Luke era felice; era come trovare degli angoli di paradiso durante la giornata. Si fidavano l'uno dell'altro, stavano bene insieme. Non c'era neanche il bisogno di sottolineare se fossero una coppia oppure no, era sottointeso, era evidente: si appartenevano; e quando arrivava la fine della settimana, quando non avevano le prove per potersi vedere, uscivano a fare un giro, prendevano un gelato nel centro città, passeggiavano sul lungomare tra il caos delle biciclette e dei bambini che giocavano a pallone; era la quotidinianità del loro rapporto che lo migliorava ogni giorno, poiché, dovendo comunque restare in incognito, riuscivano ad apprezzare ogni momento trascorso insieme.

"Ormai, non so come farei se te ne andassi, Luke" gli diceva, nel bagno al pianterreno di casa Calum.

"Perchè devi pensarci? Io non vado da nessuna parte" rispose l'altro.

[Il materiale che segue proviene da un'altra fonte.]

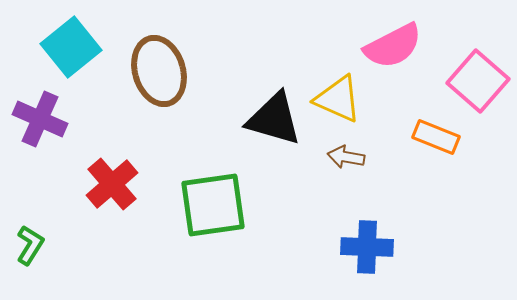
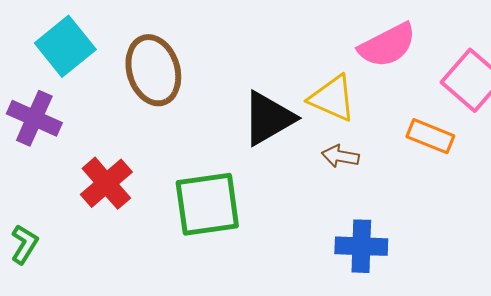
black triangle: (274, 119) -> (268, 118), turned -46

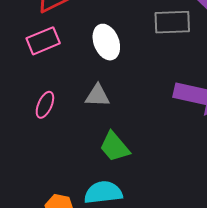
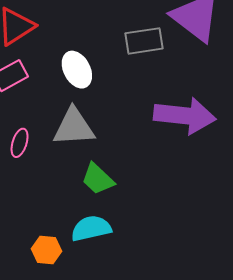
gray triangle: (98, 96) -> (74, 127), size x1.6

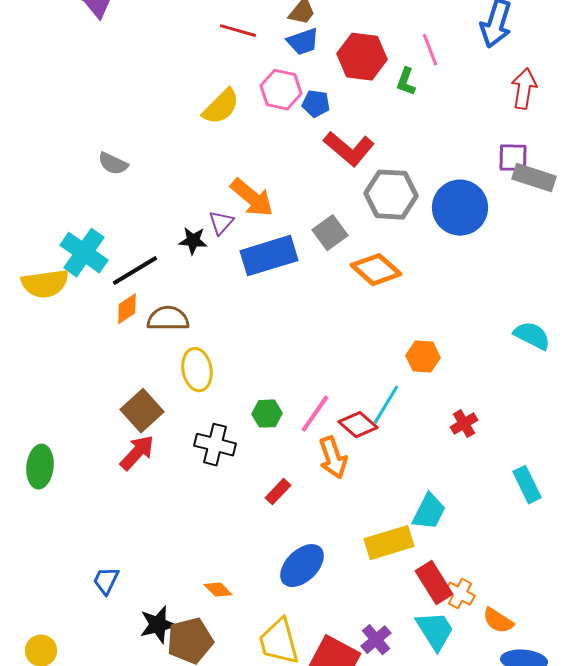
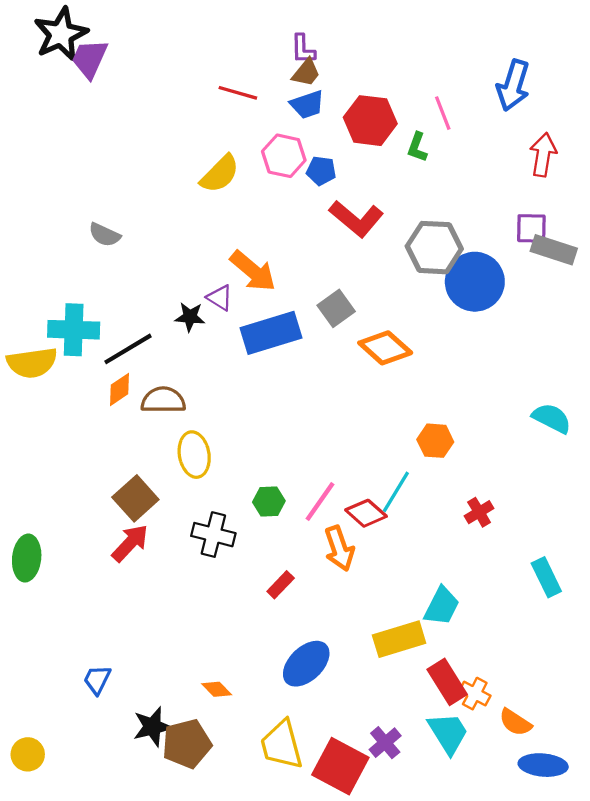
gray hexagon: (391, 195) -> (434, 248), moved
purple triangle: (221, 223) -> (220, 298), turned -40
cyan cross: (84, 253) -> (74, 330), turned -33

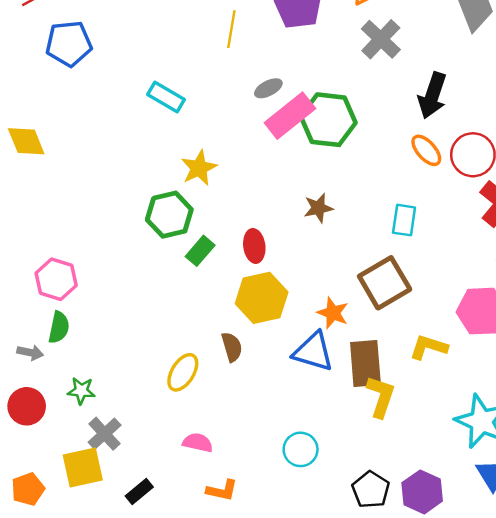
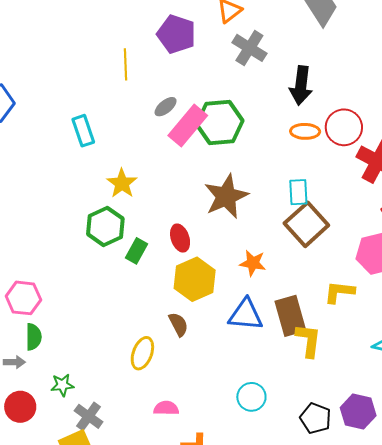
cyan rectangle: (166, 97) -> (83, 131), turned 52
orange ellipse: (426, 150) -> (305, 131), turned -36
brown star: (318, 208) -> (226, 196), size x1.8
brown square: (385, 283) -> (306, 224), moved
orange star: (333, 313) -> (253, 263), moved

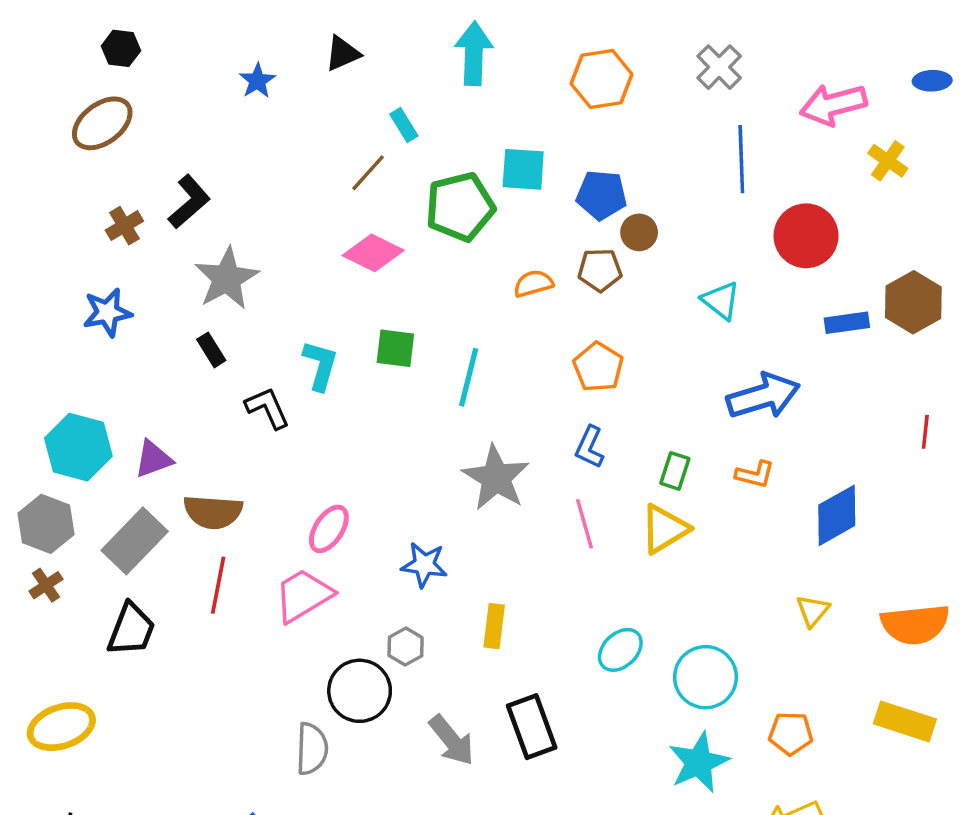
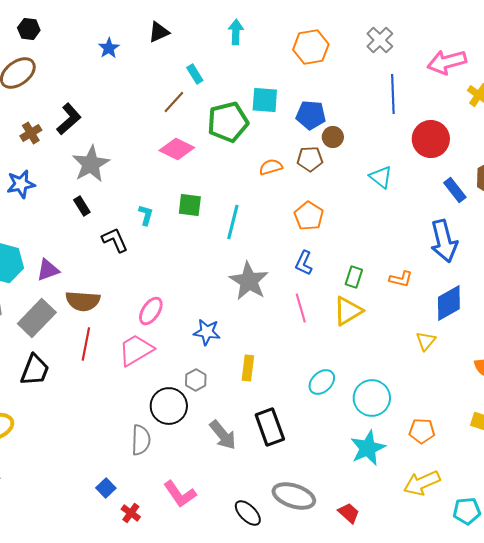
cyan arrow: (474, 53) -> (236, 32), size x0.7
blue rectangle: (847, 323) -> (455, 190), turned 60
cyan L-shape: (320, 365) -> (146, 215), size x0.7
blue arrow: (763, 396) -> (444, 241), moved, turned 93
yellow triangle: (813, 611) -> (426, 341), moved

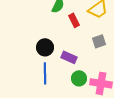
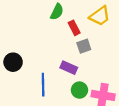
gray square: (99, 41) -> (84, 46), moved
black circle: (45, 47) -> (13, 62), moved

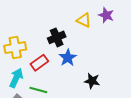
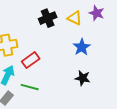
black cross: (57, 37) -> (48, 18), moved
blue star: (68, 58) -> (82, 47), moved

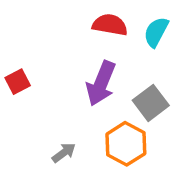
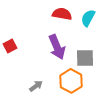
purple arrow: (101, 83) -> (57, 47), turned -45
gray square: (151, 103) -> (85, 58), turned 36

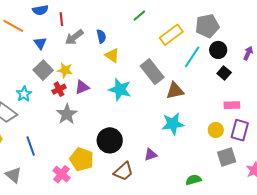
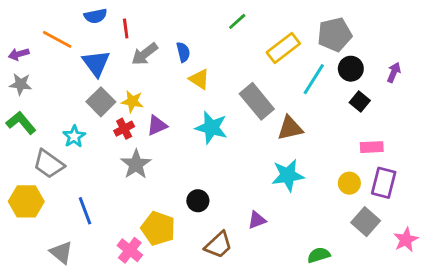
blue triangle: (40, 43) -> (96, 63), size x1.5
black circle: (110, 140) -> (198, 201), size x0.6
gray square: (227, 157) -> (366, 222), turned -30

"Sei forse il rischio più grande che io abbia mai corso, lo sai?" Chiedeva Ashton, mentre premeva piano lo sue labbra contro quelle del ragazzo.
"Ma anche la più bella ricompensa."

E si scioglievano tra i baci; e probabilmente sarebbe andata avanti così per un bel po' se Michael non avesse aperto la porta del bagno, e, spalancando gli occhi, non avesse lasciato cadere, per lo stupore, il bicchiere che teneva in mano, che si frantumò con un suono acuto in un milione di pezzi.
Luke si allontanò di colpo da Ashton, mentre l'altro rimaneva immobile. Nessuno dei tre spiccicava parola.
Passarono dei secondi imbarazzanti.

"Scusate" disse Michael, con la voce piatta, togliendo il disturbo e lasciandoli lì, con i frammenti di vetro sparsi per la stanza.
Luke era pallido, e sconvolto: ciò che più temeva era successo. Michael li aveva visti, li aveva visti quando non li avrebbe dovuti vedere, e, ancora peggio, non aveva detto nulla: se n'era andato in silenzio, con la faccia più incredula che Luke gli avesse mai visto fare.
Quando se ne fu andato, Ashton lo guardò negli occhi, mortificato. Nessuno diceva nulla; non osavano toccarsi di nuovo.  Poi Luke gli prese il polso, con decisione, e lo portò fuori dal bagno; gli lasciò il braccio e tornarono di là, cercando di fare finta di nulla. Michael non gli parlò per quasi tutto il giorno, se non per necessità; quando fu il momento di andare, Luke ed Ashton si allontanarono insieme, uno di fianco all'altro, in silenzio.
Quando si furono distanziati abbastanza, Ashton parlò.

"Andiamo al solito posto?" Chiese timoroso.

"Non lo so" mormorò Luke.

"Quello che è successo non cambia nulla tra di noi, vero?"

Luke esitò.

"Ho solo bisogno di stare un po' da solo, scusami"

"Va bene, lo capisco. Lo sai comunque...che io ci sono" la voce di Ashton sembrò rompersi.

"Si, grazie. A domani"

Luke si allontanò in silenzio, ed Ashton ebbe paura.
Ebbe paura di perderlo, sul serio. Rimase immobile come una statua, a guardarlo, mentre Luke si allontanava in un addio silenzioso dalla parte sbagliata rispetto a quella dove andavano felici ogni giorno. Lo guardava mentre dentro di sé aveva capito che qualcosa sarebbe cambiato; che quell' "un po' da solo" sarebbe potuto durare giorni, settimane, e magari non finire più. L'aveva visto negli occhi di Luke, che qualcosa si era rotto; così, invece di tornare a casa, si diresse al prato, per poi stendersi a guardare il cielo.